Rendered page images
§

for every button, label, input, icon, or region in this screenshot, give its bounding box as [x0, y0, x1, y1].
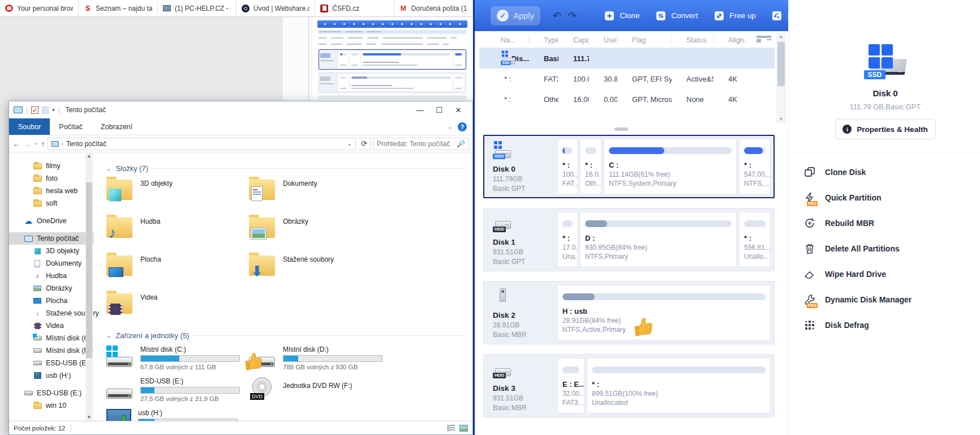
scroll-down-icon[interactable]: ▼ — [85, 414, 93, 421]
nav-item-esd-usb-e[interactable]: ESD-USB (E:) — [9, 357, 94, 369]
partition-cell[interactable]: * : 100.... FAT... — [557, 139, 578, 194]
nav-item-hudba[interactable]: ♪Hudba — [9, 270, 94, 282]
up-button[interactable]: ↑ — [41, 139, 45, 148]
tab-pocitac[interactable]: Počítač — [50, 118, 92, 135]
thumbnail-view-icon[interactable] — [459, 425, 468, 432]
col-flag[interactable]: Flag — [617, 36, 672, 45]
nav-item-win-10[interactable]: win 10 — [9, 399, 94, 412]
col-capacity[interactable]: Capa... — [558, 36, 589, 45]
nav-item-disk-c[interactable]: Místní disk (C:) — [9, 332, 94, 344]
table-header[interactable]: Na... Type Capa... Used... Flag Status A… — [479, 33, 775, 48]
col-align[interactable]: Align... — [713, 36, 746, 45]
menu-delete-all-partitions[interactable]: Delete All Partitions — [803, 236, 980, 261]
disk3-box[interactable]: HDD Disk 3 931.51GB Basic MBR E : E... 3… — [483, 354, 775, 417]
column-layout-icon[interactable] — [757, 36, 771, 45]
nav-item-plocha[interactable]: Plocha — [9, 295, 94, 307]
menu-clone-disk[interactable]: Clone Disk — [803, 159, 980, 185]
disk2-box[interactable]: Disk 2 28.91GB Basic MBR H : usb 28.91GB… — [483, 281, 775, 344]
properties-health-button[interactable]: i Properties & Health — [835, 119, 936, 139]
menu-disk-defrag[interactable]: Disk Defrag — [803, 312, 980, 338]
scrollbar-thumb[interactable] — [86, 182, 92, 358]
nav-item-disk-d[interactable]: Místní disk (D:) — [9, 344, 94, 357]
partition-cell[interactable]: * : 16.0... Oth... — [580, 139, 601, 194]
maximize-button[interactable]: ☐ — [429, 106, 449, 114]
scroll-up-icon[interactable]: ▲ — [85, 153, 93, 160]
nav-item-soft[interactable]: soft — [9, 197, 94, 210]
partition-cell[interactable]: * : 17.0... Una... — [557, 212, 578, 267]
minimize-button[interactable]: — — [410, 106, 429, 114]
folder-tile-3d-objekty[interactable]: 3D objekty — [106, 178, 249, 216]
disk0-box[interactable]: SSD Disk 0 111.79GB Basic GPT * : 100...… — [483, 135, 775, 198]
partition-cell[interactable]: * : 547.00... NTFS,... — [739, 139, 771, 194]
nav-scrollbar[interactable]: ▲ ▼ — [85, 153, 93, 421]
partition-cell-e[interactable]: E : E... 32.00... FAT3... — [557, 358, 584, 413]
browser-tab[interactable]: ČSFD.cz — [315, 0, 394, 16]
partition-cell[interactable]: * : 899.51GB(100% free) Unallocated — [587, 358, 771, 413]
drive-tile-f-dvd[interactable]: DVD Jednotka DVD RW (F:) — [249, 377, 392, 409]
address-dropdown-caret[interactable]: ⌄ — [347, 140, 352, 147]
convert-button[interactable]: Convert — [655, 10, 698, 22]
breadcrumb[interactable]: Tento počítač — [66, 140, 106, 148]
drive-tile-d[interactable]: Místní disk (D:) 788 GB volných z 930 GB — [249, 346, 392, 377]
devices-group-header[interactable]: ⌄ Zařízení a jednotky (5) — [106, 331, 472, 340]
new-folder-quick-icon[interactable] — [42, 106, 49, 114]
disk1-box[interactable]: HDD Disk 1 931.51GB Basic GPT * : 17.0..… — [483, 208, 775, 271]
folder-tile-stazene-soubory[interactable]: ⬇ Stažené soubory — [249, 254, 392, 292]
nav-item-foto[interactable]: foto — [9, 172, 94, 185]
col-status[interactable]: Status — [672, 36, 713, 45]
folder-tile-videa[interactable]: Videa — [106, 292, 249, 330]
drive-tile-e[interactable]: ESD-USB (E:) 27,5 GB volných z 31,9 GB — [106, 377, 249, 409]
tab-soubor[interactable]: Soubor — [9, 118, 50, 135]
col-used[interactable]: Used... — [589, 36, 617, 45]
explorer-title-bar[interactable]: | ✓ ▾ | Tento počítač — ☐ ✕ — [9, 101, 472, 118]
menu-dynamic-disk-manager[interactable]: PRO Dynamic Disk Manager — [803, 287, 980, 312]
browser-tab[interactable]: (1) PC-HELP.CZ - O... — [158, 0, 237, 16]
forward-button[interactable]: → — [24, 139, 32, 148]
address-bar[interactable]: › Tento počítač ⌄ — [48, 138, 356, 150]
folder-tile-hudba[interactable]: ♪ Hudba — [106, 216, 249, 254]
nav-item-dokumenty[interactable]: Dokumenty — [9, 257, 94, 270]
search-input[interactable]: Prohledat: Tento počítač 🔎 — [373, 138, 469, 150]
help-icon[interactable]: ? — [458, 122, 467, 131]
apply-button[interactable]: ✓ Apply — [491, 6, 540, 25]
back-button[interactable]: ← — [12, 139, 20, 148]
browser-tab[interactable]: Úvod | Webshare.cz... — [237, 0, 315, 16]
scroll-down-icon[interactable]: ▼ — [776, 116, 786, 123]
folder-tile-plocha[interactable]: Plocha — [106, 254, 249, 292]
nav-item-stazene-soubory[interactable]: ↓Stažené soubory — [9, 307, 94, 319]
drive-tile-h-usb[interactable]: usb (H:) 24,3 GB volných z 28,9 GB — [106, 409, 249, 421]
customize-toolbar-caret[interactable]: ▾ — [52, 107, 55, 113]
nav-item-hesla-web[interactable]: hesla web — [9, 185, 94, 197]
partition-cell-d[interactable]: D : 930.95GB(84% free) NTFS,Primary — [580, 212, 737, 267]
partition-cell-h[interactable]: H : usb 28.91GB(84% free) NTFS,Active,Pr… — [557, 285, 771, 340]
details-view-icon[interactable] — [447, 425, 455, 432]
folder-tile-dokumenty[interactable]: Dokumenty — [249, 178, 392, 216]
browser-tab[interactable]: Your personal brow... — [0, 0, 79, 16]
scrollbar-thumb[interactable] — [777, 42, 785, 86]
redo-button[interactable]: ↷ — [568, 10, 577, 22]
folder-tile-obrazky[interactable]: Obrázky — [249, 216, 392, 254]
nav-item-3d-objekty[interactable]: 3D objekty — [9, 245, 94, 257]
col-type[interactable]: Type — [529, 36, 558, 45]
browser-tab[interactable]: S Seznam – najdu ta... — [79, 0, 157, 16]
folders-group-header[interactable]: ⌄ Složky (7) — [106, 164, 472, 173]
drive-tile-c[interactable]: Místní disk (C:) 67,8 GB volných z 111 G… — [106, 346, 249, 377]
partition-cell[interactable]: * : 556.81... Unallo... — [739, 212, 771, 267]
ribbon-collapse-chevron[interactable]: ⌄ — [448, 124, 452, 130]
undo-button[interactable]: ↶ — [553, 10, 561, 22]
nav-item-obrazky[interactable]: Obrázky — [9, 282, 94, 295]
clone-button[interactable]: Clone — [604, 10, 639, 22]
free-up-button[interactable]: Free up — [713, 10, 756, 22]
table-scrollbar[interactable]: ▲ ▼ — [776, 33, 786, 123]
pane-splitter-handle[interactable] — [614, 127, 628, 131]
partition-cell-c[interactable]: C : 111.14GB(61% free) NTFS,System,Prima… — [604, 139, 737, 194]
nav-item-esd-usb-e-device[interactable]: ESD-USB (E:) — [9, 387, 94, 399]
browser-tab[interactable]: M Doručená pošta (13... — [394, 0, 473, 16]
table-row-partition[interactable]: * : FAT32 100.0... 30.80... GPT, EFI Sys… — [479, 69, 775, 89]
table-row-disk0[interactable]: SSDDis... Basi... 111.79... — [479, 48, 775, 69]
table-row-partition[interactable]: * : Other 16.00... 0.00... GPT, Micros..… — [479, 89, 775, 109]
nav-item-onedrive[interactable]: ☁OneDrive — [9, 215, 94, 227]
menu-quick-partition[interactable]: PRO Quick Partition — [803, 185, 980, 210]
history-caret[interactable]: ▾ — [35, 141, 38, 147]
menu-rebuild-mbr[interactable]: Rebuild MBR — [803, 210, 980, 236]
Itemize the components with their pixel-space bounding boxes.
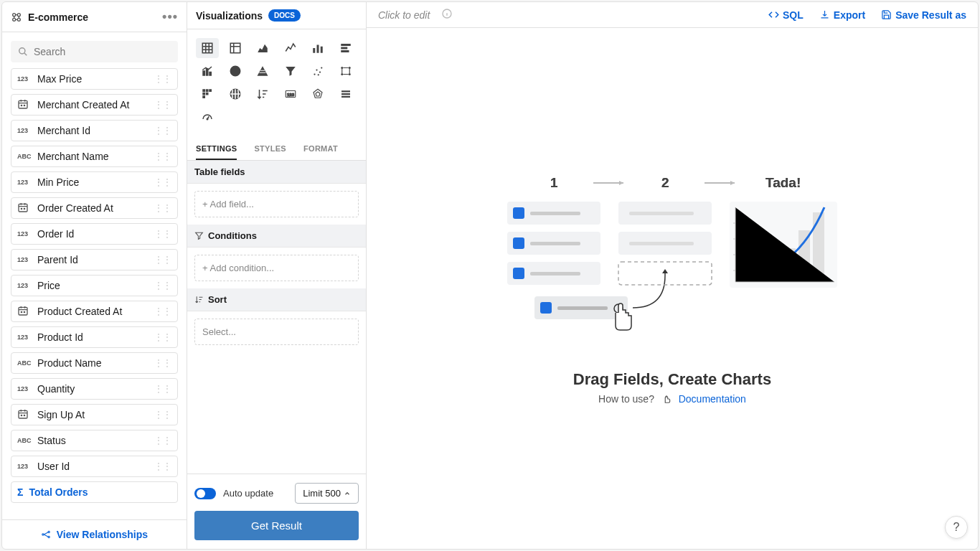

§

WHAT YOU NEED TO DO
Where in the records does the string "volných" appear? Copy every line that has it.

PROBLEM SOLUTION
drive-tile-d[interactable]: Místní disk (D:) 788 GB volných z 930 GB — [249, 346, 392, 377]
drive-tile-e[interactable]: ESD-USB (E:) 27,5 GB volných z 31,9 GB — [106, 377, 249, 409]
drive-tile-h-usb[interactable]: usb (H:) 24,3 GB volných z 28,9 GB — [106, 409, 249, 421]
drive-tile-c[interactable]: Místní disk (C:) 67,8 GB volných z 111 G… — [106, 346, 249, 377]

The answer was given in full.